BURSA’NIN EN GÜVENLİ YERLEŞİM YERİ YILDIRIM’DIR
Sizin kentsel dönüşüme bakış açınız insani ve komşuluk ilişkileri düzeyinde önemli. Bu işe el atan diğer inşaat firmalarının da böyle bir duruşu var mı?
Ben öyle bir yaklaşım olduğunu sanmıyorum. Ben, buraya girersem imar 3 kat- 5 katlı, biz 9 kat çıkartırız demedim. Bursa deprem kuşağında. Ne kadar imar verildiyse doğrudur. Şuradaki herhangi bir binanın temel kazımında kamyonları yarım doldurabiliyoruz, ağır toprak. Yunuseli’nde yarım kamyon toprak, gidene kadar şişiyor, bir kamyona çıkıyor.
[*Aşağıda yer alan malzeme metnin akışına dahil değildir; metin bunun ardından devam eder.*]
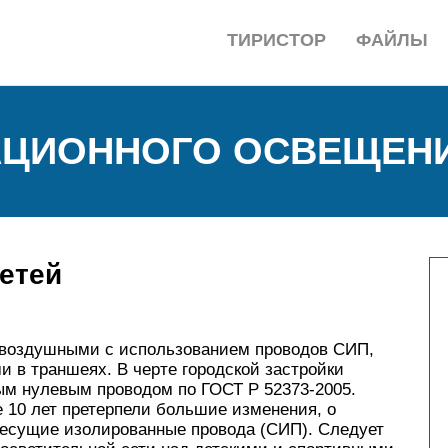
ТИРИСТОР
ФАЙЛЫ
АЦИОННОГО ОСВЕЩЕН
етей
оздушными с использованием проводов СИП,
 в траншеях. В черте городской застройки
м нулевым проводом по ГОСТ Р 52373-2005.
 10 лет претерпели большие изменения, о
несущие изолированные провода (СИП). Следует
Tarım toprağı. Bursa’nın en güvenli yerleşim birimi Yıldırım’dır. Nilüferde benim akrabalarımın da sitesinde bazı emlakçılar geldi, tevki vekalet olarak iş yapıyor. Sizinle burayı yapacağına dair inşaat firması olarak sözleşme imzalıyor. Senin 10 dairelik hakkın varsa 3 daire veriyor. Başka bir inşaat firmasına devrediyor, 4 daire hakkıyla. Reel inşaat firmaları ile yapılması gerek. Suistimale çok açık bir durum. Avukatsız iş yapmamalarını öneriyorum. Namazgahın ortasına gökdelen diksem ne olur, çok para kazanırım ama mahalle mahallelikten çıkınca ne kıymeti var. Bu bir gönül işidir. Başka müteahhit buralara girmez, çünkü az kazanacak. İdeallerim var, ömrüm yettikçe de bu mahalledeyim. C 25 beton yazar, C30 kullanırım. Ben yatağımda rahat uyuyayım. Benim yanlış yapma şansım yok, ben Bursa’da misafir oyuncu değilim. İnşaatta yanlış yapsam ayakkabıya yansır, ayakkabıda yanlış yapsam inşaata sekte vurur.
İnsanlar ev alırken emlakçıdan mı ev alsınlar firmadan mı?
Kimi inşaat firması müşteri ile samimi olmak istemiyor. Ben burada oturur evi alan herkesle tanışırı konuşurum.
Vatandaş ev alırken sizin bahsettiğiniz beton kalitesi ve diğer kriterleri nasıl bilecek?
Benim satış temsilcilerim detaylı anlatıyorlar. Beton kalitesini, demir kalınlığını, standartlarımızı müşterimize açıklıyoruz. Belgelerimiz var. Ev alırken de soracaklar, nedir buradaki malzeme. Benim fiyatlarım daha uygun. Yılda 600 daire yapıyorum, bursadaki firmalarla değil direkt üretici fabrika ile toptan çalışıyorum. Başkasının 1100 liraya yaptırdığında ben 700 e yaptırıyorum. Temelden alımlarda kapısını parkesini vatandaş kendisi seçiyor.
ESKİ EVE TADİLAT YAPMAK, SERAMİK MAKYAJDIR
Kentsel dönüşüme dair teşvikler veriliyor ama bu arada da oturduğu binasına güvenen, yeni bir yapıya geçmek istemeyenler mevcut yapı üzerinde tadilat yapmayı tercih ediyor. Bu konudaki görüşleriniz nedir?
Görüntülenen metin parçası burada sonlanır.